WHAT YOU ARE ASKED TO DO
Everything in the data below except the pictures must be repeated word for word.

DATA FOR ANALYSIS
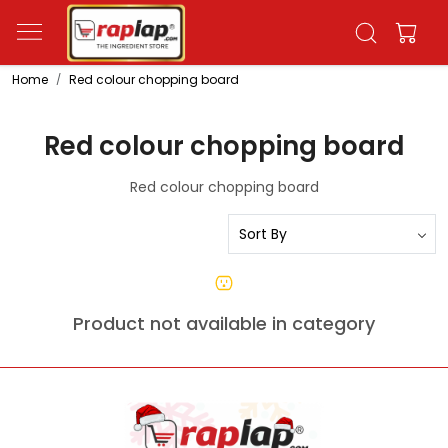
Home
Red colour chopping board
Red colour chopping board
Red colour chopping board
Product not available in category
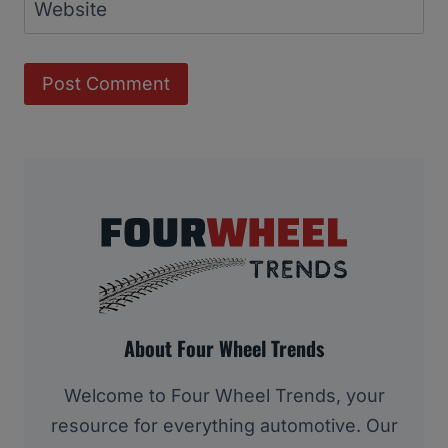
Website
About Four Wheel Trends
Welcome to Four Wheel Trends, your
resource for everything automotive. Our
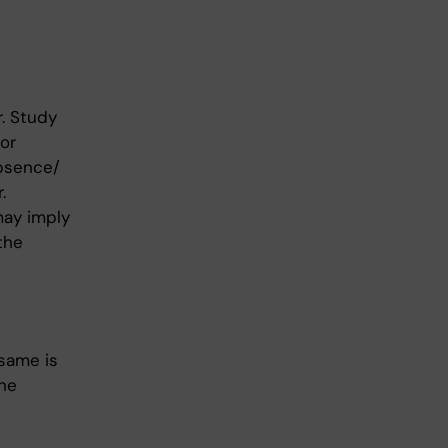
. Study
or
absence/
.
may imply
the
same is
the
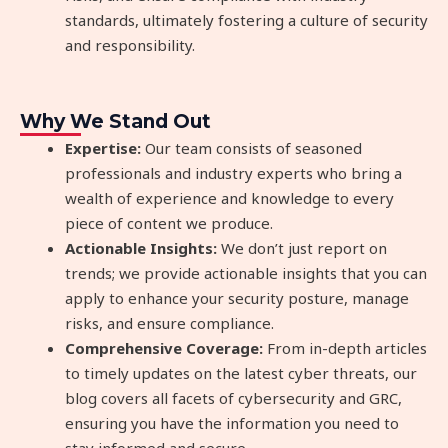
standards, ultimately fostering a culture of security
and responsibility.
Why We Stand Out
Expertise:
Our team consists of seasoned
professionals and industry experts who bring a
wealth of experience and knowledge to every
piece of content we produce.
Actionable Insights:
We don’t just report on
trends; we provide actionable insights that you can
apply to enhance your security posture, manage
risks, and ensure compliance.
Comprehensive Coverage:
From in-depth articles
to timely updates on the latest cyber threats, our
blog covers all facets of cybersecurity and GRC,
ensuring you have the information you need to
stay informed and secure.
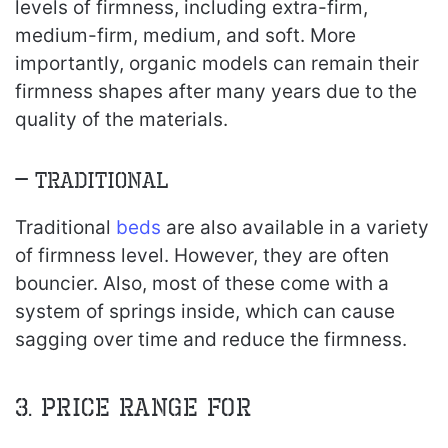
levels of firmness, including extra-firm,
medium-firm, medium, and soft. More
importantly, organic models can remain their
firmness shapes after many years due to the
quality of the materials.
– Traditional
Traditional
beds
are also available in a variety
of firmness level. However, they are often
bouncier. Also, most of these come with a
system of springs inside, which can cause
sagging over time and reduce the firmness.
3. Price range for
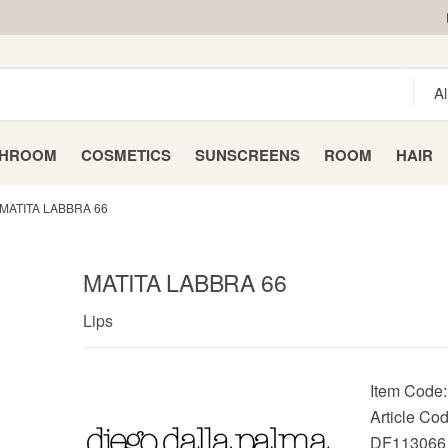
THROOM
COSMETICS
SUNSCREENS
ROOM
HAIR
MATITA LABBRA 66
MATITA LABBRA 66
Lips
Item Code
Article Cod
DF113066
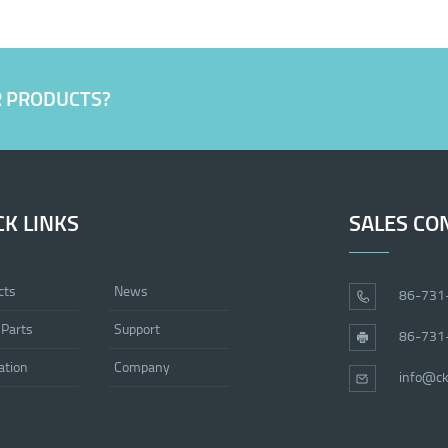
R PRODUCTS?
CK LINKS
SALES CO
cts
News
86-731
 Parts
Support
86-731
ation
Company
info@ck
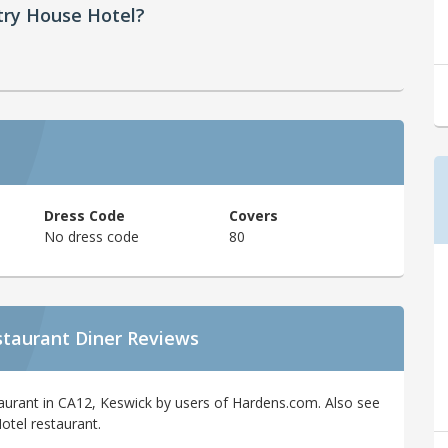
try House Hotel?
Dress Code
Covers
No dress code
80
staurant Diner Reviews
aurant in CA12, Keswick by users of Hardens.com. Also see
otel restaurant.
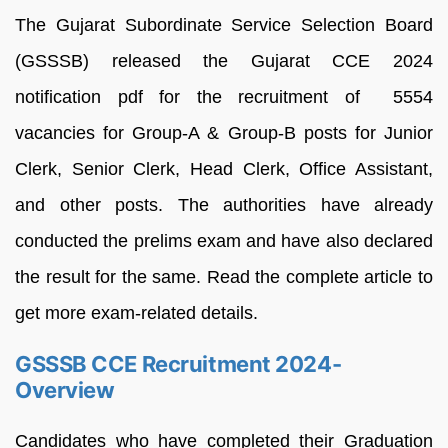
The Gujarat Subordinate Service Selection Board
(GSSSB) released the Gujarat CCE 2024
notification pdf for the recruitment of 5554
vacancies for Group-A & Group-B posts for Junior
Clerk, Senior Clerk, Head Clerk, Office Assistant,
and other posts. The authorities have already
conducted the prelims exam and have also declared
the result for the same. Read the complete article to
get more exam-related details.
GSSSB CCE Recruitment 2024-
Overview
Candidates who have completed their Graduation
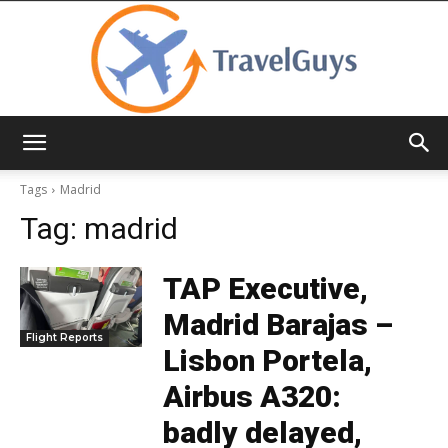
TravelGuys
Tags
Madrid
Tag:
madrid
TAP Executive,
Madrid Barajas –
Flight Reports
Lisbon Portela,
Airbus A320:
badly delayed,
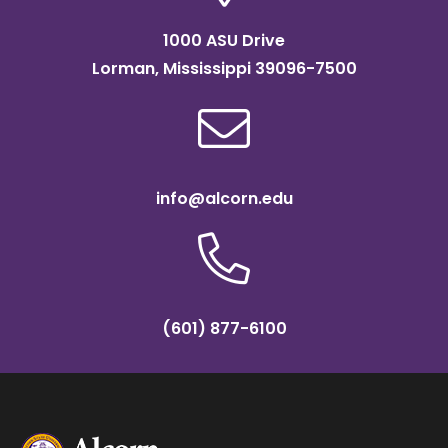
1000 ASU Drive
Lorman, Mississippi 39096-7500
info@alcorn.edu
(601) 877-6100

TASK SOLUTION
Home
Red colour chopping board
Red colour chopping board
Red colour chopping board
Product not available in category
Website
About Four Wheel Trends
Welcome to Four Wheel Trends, your
resource for everything automotive. Our
. Study
or
absence/
.
may imply
the
same is
the
standards, ultimately fostering a culture of security
and responsibility.
Why We Stand Out
Expertise:
Our team consists of seasoned
professionals and industry experts who bring a
wealth of experience and knowledge to every
piece of content we produce.
Actionable Insights:
We don’t just report on
trends; we provide actionable insights that you can
apply to enhance your security posture, manage
risks, and ensure compliance.
Comprehensive Coverage:
From in-depth articles
to timely updates on the latest cyber threats, our
blog covers all facets of cybersecurity and GRC,
ensuring you have the information you need to
stay informed and secure.
levels of firmness, including extra-firm,
medium-firm, medium, and soft. More
importantly, organic models can remain their
firmness shapes after many years due to the
quality of the materials.
– Traditional
Traditional
beds
are also available in a variety
of firmness level. However, they are often
bouncier. Also, most of these come with a
system of springs inside, which can cause
sagging over time and reduce the firmness.
3. Price range for
THROOM
COSMETICS
SUNSCREENS
ROOM
HAIR
MATITA LABBRA 66
MATITA LABBRA 66
Lips
Item Code
Article Cod
DF113066
R PRODUCTS?
CK LINKS
SALES CO
cts
News
86-731
 Parts
Support
86-731
ation
Company
info@ck
try House Hotel?
Dress Code
Covers
No dress code
80
staurant Diner Reviews
aurant in CA12, Keswick by users of Hardens.com. Also see
otel restaurant.
The Gujarat Subordinate Service Selection Board
(GSSSB) released the Gujarat CCE 2024
notification pdf for the recruitment of 5554
vacancies for Group-A & Group-B posts for Junior
Clerk, Senior Clerk, Head Clerk, Office Assistant,
and other posts. The authorities have already
conducted the prelims exam and have also declared
the result for the same. Read the complete article to
get more exam-related details.
GSSSB CCE Recruitment 2024-
Overview
Candidates who have completed their Graduation
TravelGuys
Tags
Madrid
Tag:
madrid
TAP Executive,
Madrid Barajas –
Flight Reports
Lisbon Portela,
Airbus A320:
badly delayed,
1000 ASU Drive
Lorman, Mississippi 39096-7500
info@alcorn.edu
(601) 877-6100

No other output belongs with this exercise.